━━ Data in this exercise ━━

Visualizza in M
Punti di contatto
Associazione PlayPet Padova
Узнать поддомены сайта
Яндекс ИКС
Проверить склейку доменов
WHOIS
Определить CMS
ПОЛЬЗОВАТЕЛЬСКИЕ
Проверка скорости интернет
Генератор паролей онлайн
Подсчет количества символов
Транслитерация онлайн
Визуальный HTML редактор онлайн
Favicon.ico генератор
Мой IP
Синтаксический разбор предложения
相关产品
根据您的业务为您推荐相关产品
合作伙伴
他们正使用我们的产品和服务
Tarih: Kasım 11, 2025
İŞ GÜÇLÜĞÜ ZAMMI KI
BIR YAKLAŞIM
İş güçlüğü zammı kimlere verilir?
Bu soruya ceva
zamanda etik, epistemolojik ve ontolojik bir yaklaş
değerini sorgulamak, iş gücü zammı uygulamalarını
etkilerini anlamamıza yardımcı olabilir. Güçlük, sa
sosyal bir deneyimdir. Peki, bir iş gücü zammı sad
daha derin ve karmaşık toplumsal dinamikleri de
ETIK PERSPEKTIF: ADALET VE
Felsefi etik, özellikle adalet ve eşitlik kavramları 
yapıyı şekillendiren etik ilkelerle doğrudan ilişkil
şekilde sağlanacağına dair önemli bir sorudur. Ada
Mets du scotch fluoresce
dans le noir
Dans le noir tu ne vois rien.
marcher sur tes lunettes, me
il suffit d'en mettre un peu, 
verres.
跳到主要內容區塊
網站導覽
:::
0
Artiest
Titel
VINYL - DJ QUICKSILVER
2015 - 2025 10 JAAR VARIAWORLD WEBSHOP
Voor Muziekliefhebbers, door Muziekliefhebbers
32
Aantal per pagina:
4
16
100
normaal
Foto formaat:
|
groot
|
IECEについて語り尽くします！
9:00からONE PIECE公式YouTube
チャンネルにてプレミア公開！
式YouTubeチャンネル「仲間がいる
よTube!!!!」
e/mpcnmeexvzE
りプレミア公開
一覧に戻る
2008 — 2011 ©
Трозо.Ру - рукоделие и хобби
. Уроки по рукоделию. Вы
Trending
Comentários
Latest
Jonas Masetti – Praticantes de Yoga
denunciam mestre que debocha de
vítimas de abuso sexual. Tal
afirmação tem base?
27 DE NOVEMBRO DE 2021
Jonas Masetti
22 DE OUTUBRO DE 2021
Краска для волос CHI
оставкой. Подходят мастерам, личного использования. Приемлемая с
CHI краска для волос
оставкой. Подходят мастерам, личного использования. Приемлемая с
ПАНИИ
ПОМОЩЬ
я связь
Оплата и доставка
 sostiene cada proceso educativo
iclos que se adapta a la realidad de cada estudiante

━━━

» What the task asks: Among the entries above, determine how many lines contain "волос", then output only that number.

» Exercise solution: 2